Hanoi (VNA) - Vietnamese supporting industry enterprises have been improving production capabilities and joining global supply chains. Yet, over 30% still rely on manually controlled equipment, more than 50% use semi-automatic machinery, and fewer than 10% employ robots in production linesC
Challenges in markets, technology, human resources, and capital have hindered growth. Recognizing these weaknesses, the government has introduced policies to accelerate development.
Limited competitiveness
The Ministry of Industry and Trade notes that supporting industry has progressed due to government incentives and business efforts. Vietnam now has around 5,000 supporting industry enterprises supplying domestic and export markets—including the Republic of Korea, Japan, China, and the U.S.—with products like electrical cables, gearboxes, and plastic components.
About 100 firms serve as first-tier suppliers to multinational corporations, while roughly 700 are second- and third-tier suppliers. For instance, around 50 companies are first-tier and 170 are second-tier suppliers to Samsung.
Despite policies connecting domestic and FDI enterprises, links remain weak. Investment in supporting industry is limited due to slow returns and lower profitability compared to other sectors.
Tran Van Nam, CEO of MBT Electrical Equipment, said most inputs and machinery must be imported, as domestic products cannot meet demand.

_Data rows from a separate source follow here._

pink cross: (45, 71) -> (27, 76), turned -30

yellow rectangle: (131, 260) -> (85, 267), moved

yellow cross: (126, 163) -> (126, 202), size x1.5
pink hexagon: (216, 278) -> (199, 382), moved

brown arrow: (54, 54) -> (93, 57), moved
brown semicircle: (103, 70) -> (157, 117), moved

He emphasized the need for government and association support to connect businesses, boost production capacity, improve quality, and open new markets.

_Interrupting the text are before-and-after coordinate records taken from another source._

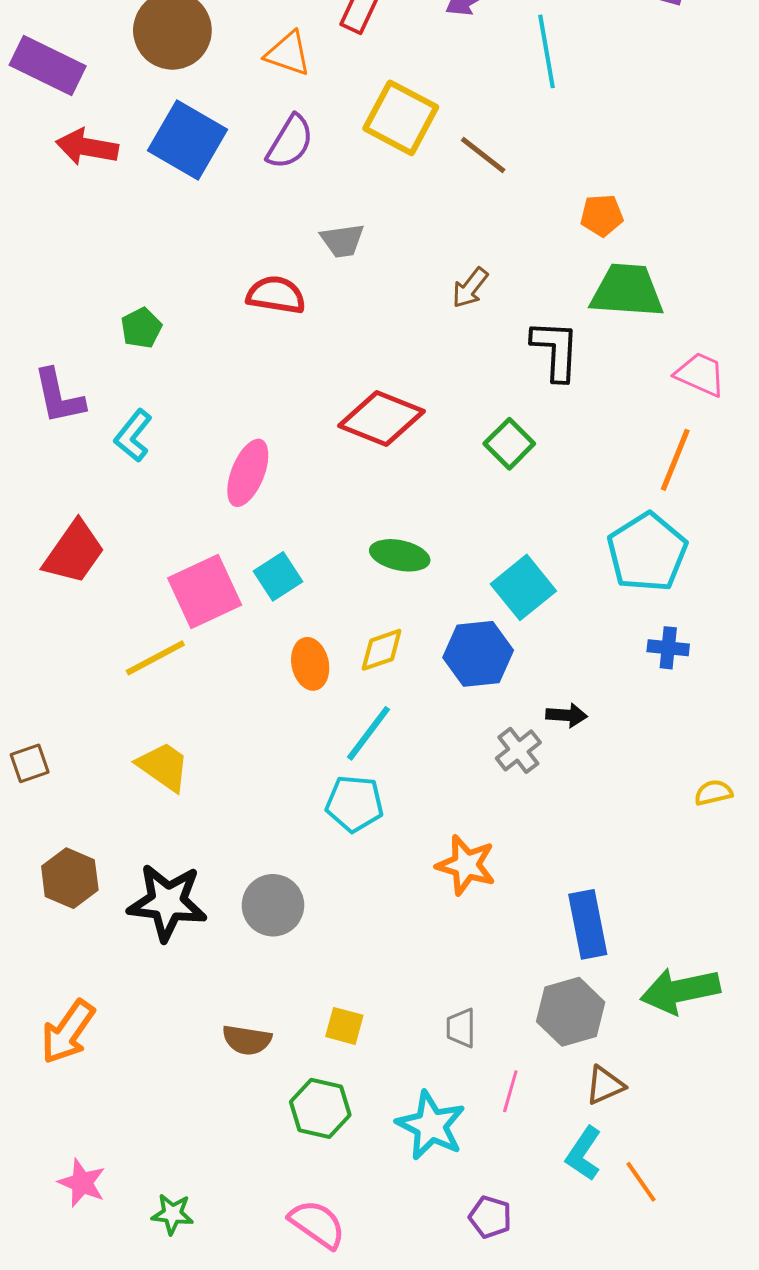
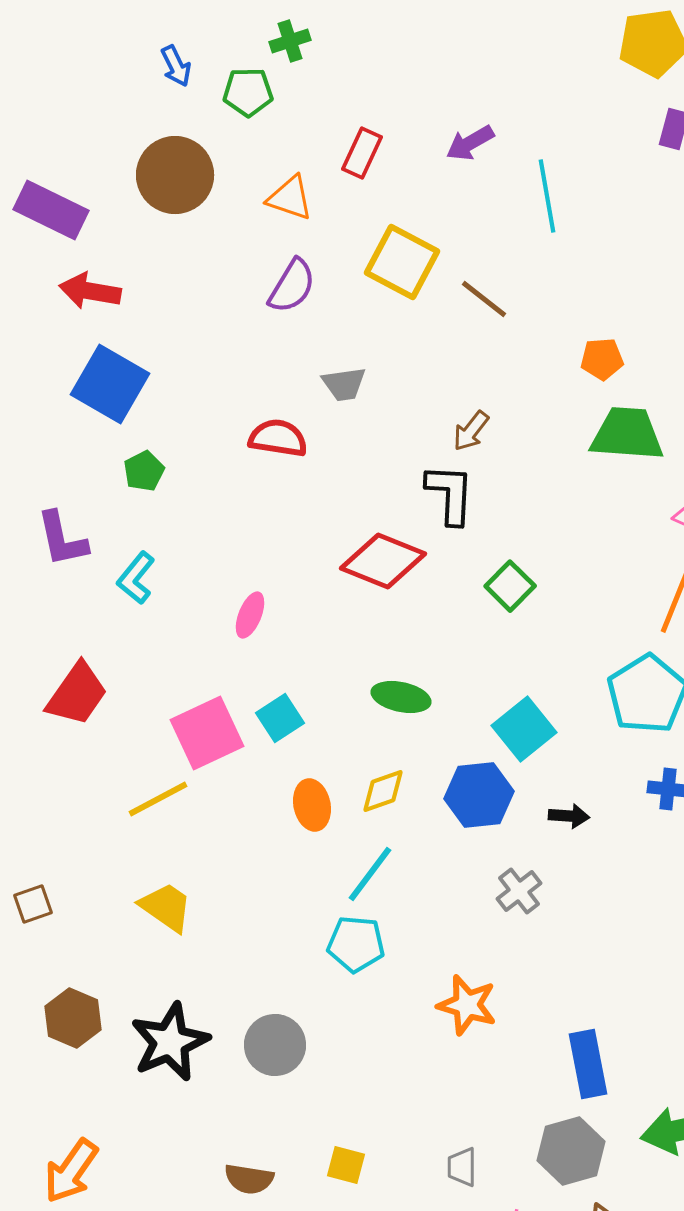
blue square: (187, 140) -> (110, 384), moved
black L-shape: (556, 350) -> (450, 494), moved
pink ellipse: (248, 473) -> (250, 615), size x0.7
black arrow: (567, 715) -> (569, 816), moved
black star: (167, 902) -> (170, 1042), turned -30

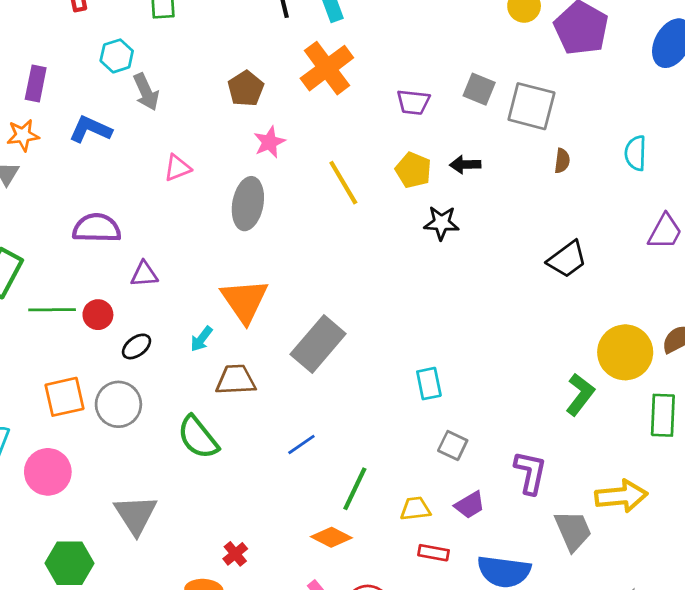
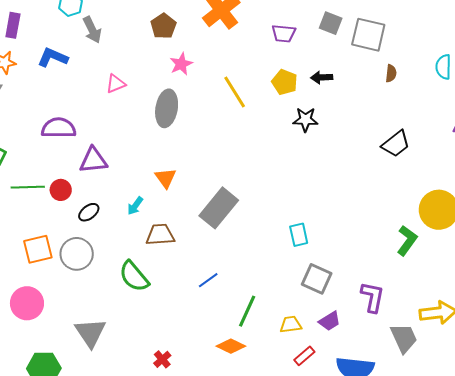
purple triangle: (144, 274) -> (93, 160), size x1.4
orange triangle: (245, 301) -> (166, 178), size x0.6
gray square: (453, 446) -> (317, 279), size x1.4
red rectangle: (434, 553) -> (304, 356), turned -50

Nguyen Tien Thuong, CEO of Brother Vietnam Screw JSC, noted that while most screw production steel is domestic, higher local prices hinder competitiveness.
Nguyen Van, Vice President of the Hanoi Supporting Industry Business Association (HANSIBA) added that Hanoi’s 900 supporting industry firms still face limitations: products remain simple, with low technological content, low localization, and limited capacity for complex, high-tech components needed for global supply chains.
Unlocking potential
On July 17, 2025, the government issued Decree 205/2025/ND-CP, amending Decree 111/2015/ND-CP. Effective September 1, 2025, it offers stronger incentives in technology, human resources, finance, land, and administrative procedures, aiming to attract investment as companies restructure global supply chains and shift production domestically.
Mac Quoc Anh, Vice President and General Secretary of the Hanoi SME Association, said the expanded incentives in capital, technology, and markets provide a strategic boost for rapid development. Financial, technical, and market support will be expanded, and R&D, technology transfer, and workforce training will receive up to 70% support.
Nguyen Trung Kien, CEO of KNTECH, said the policies help SMEs access advanced technology, improve product quality, and increase competitiveness, with additional benefits from simplified administrative procedures under the Law on SMEs.
Experts agree that if implemented transparently, Decree 205/2025/ND-CP will act as a “lever” to modernize Vietnam’s supporting industry, reduce reliance on imports, and increase integration into regional production networks. The decree also helps firms overcome investment barriers, access international markets, and build independent production capacity./.